My main problem is that the accuracy gets continually degraded and suffers especially during a transition from one timeseries to the next (see attached figure). I'm curious if my implementation has methodical errors, and would be very grateful if someone would point any mistakes.

I've tried changing batch and epoch size, experimenting with different optimizers and layer combinations - but it still shows very strange transitional behaviour during the change from one timeseries to another.

Transition between one timeseries to the next Code:

    def model_initialize(self, datasets):
    num_datapoints = 0 

    for k in datasets:

        X = datasets[k].iloc[:, :-6] # Prediction variables
        y = datasets[k].iloc[:, -6:] # 

        num_datapoints = datasets[k].shape[0] + num_datapoints

        input_dim = 27
        # One timestep at a time, ensure that statefulness is enabled. 
        timesteps = 1
        batch_size_c = 12
        epochs = 100

        split_num = 0.7
        train_elements = 0
        test_elements = 0 


        if(self.variable_split == 0): 
            deletedRows = 0

            split = int(len(datasets[k])*split_num)
            train_elements = split
            test_elements = len(datasets[k])-split
            while True: 
                if ((train_elements%batch_size_c == 0) and (test_elements%batch_size_c == 0)):
                    print("Sets are now divisble by batch size - deleted " + str(deletedRows) +" rows")
                    break
                datasets[k].drop((datasets[k].shape[0]-1),inplace = True)
                split = int(len(datasets[k])*split_num)
                train_elements = split
                test_elements = len(datasets[k])-split
                deletedRows = deletedRows + 1


        X_train, X_test, y_train, y_test = X[:split], X[split:], y[:split], y[split:]


        # Feature Scaling

        scaler = StandardScaler()
        X_train = scaler.fit_transform(X_train)
        X_test = scaler.transform(X_test)

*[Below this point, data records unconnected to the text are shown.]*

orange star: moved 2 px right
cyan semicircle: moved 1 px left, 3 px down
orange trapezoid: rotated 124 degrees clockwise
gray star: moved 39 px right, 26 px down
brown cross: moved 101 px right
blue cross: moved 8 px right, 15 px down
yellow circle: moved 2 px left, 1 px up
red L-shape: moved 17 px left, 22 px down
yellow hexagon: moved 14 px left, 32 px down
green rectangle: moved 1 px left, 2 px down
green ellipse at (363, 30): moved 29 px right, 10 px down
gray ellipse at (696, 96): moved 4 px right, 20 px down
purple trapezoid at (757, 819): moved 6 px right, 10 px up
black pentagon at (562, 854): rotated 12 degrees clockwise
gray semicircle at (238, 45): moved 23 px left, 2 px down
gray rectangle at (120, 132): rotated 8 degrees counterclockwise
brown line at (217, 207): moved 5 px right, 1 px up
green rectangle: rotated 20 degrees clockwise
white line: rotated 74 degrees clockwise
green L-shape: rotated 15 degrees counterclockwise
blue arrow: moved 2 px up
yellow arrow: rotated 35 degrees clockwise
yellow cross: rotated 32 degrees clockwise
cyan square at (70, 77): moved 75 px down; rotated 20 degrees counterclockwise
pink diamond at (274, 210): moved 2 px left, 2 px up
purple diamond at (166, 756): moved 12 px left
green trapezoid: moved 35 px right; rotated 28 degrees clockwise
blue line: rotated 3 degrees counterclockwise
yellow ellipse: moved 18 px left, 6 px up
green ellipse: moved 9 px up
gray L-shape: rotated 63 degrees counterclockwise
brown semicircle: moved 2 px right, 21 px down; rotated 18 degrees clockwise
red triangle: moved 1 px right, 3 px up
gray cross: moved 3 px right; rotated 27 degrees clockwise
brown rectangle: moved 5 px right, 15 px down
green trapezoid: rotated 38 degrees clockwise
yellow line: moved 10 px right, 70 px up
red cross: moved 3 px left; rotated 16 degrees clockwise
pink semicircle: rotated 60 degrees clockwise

        # LSTM expect a 3D matrix, so we reshape the training data with an extra
        # singular dimension to satisfy the dimension requirements
        X_train = np.reshape(X_train, (X_train.shape[0],1,X_train.shape[1]))
        X_test = np.reshape(X_test, (X_test.shape[0],1,X_test.shape[1]))

        self.x_testsets[k] = X_test
        self.y_testsets[k] = y_test


        if(hasattr(self,'model')):
            self.model.reset_states()
        else:
            self.model = Sequential()
            self.model.add(LSTM(batch_size_c, return_sequences=True, batch_size = batch_size_c,stateful=True,
                           input_shape=(timesteps, input_dim)))  # returns a sequence of vectors of dimension 32
            self.model.add(LSTM(batch_size_c, return_sequences=True))  # returns a sequence of vectors of dimension 32
            self.model.add(LSTM(batch_size_c))  # return a single vector of dimension 32
            self.model.add(Dense(32, activation='softmax'))
            self.model.add(Dense(32, activation='softmax'))
            self.model.add(Dense(6, activation='softmax'))
            opt = SGD(lr=0.003)
            self.model.compile(loss='categorical_crossentropy', optimizer=opt, metrics=['accuracy'])
        history = np.zeros(epochs)

        # States are reset at the end of each epoch, and reset at the start of a new timeseries. 
        for i in range(epochs):
            acc = self.model.fit(X_train, y_train, epochs=1, batch_size=batch_size_c, verbose=1, shuffle=False)
            history[i] = acc.history['acc'][0]
            self.model.reset_states()    
        # Plot accuracy evolution after each timeseries    
        plt.plot(range(0,epochs),history)
        plt.title('model accuracy')
        plt.ylabel('accuracy')
        plt.xlabel('epoch')
        plt.legend(['train'], loc='upper left')
        plt.show()

    X_test = np.concatenate([self.x_testsets[0],self.x_testsets[1],self.x_testsets[2]])
    y_test = np.concatenate([self.y_testsets[0],self.y_testsets[1],self.y_testsets[2]])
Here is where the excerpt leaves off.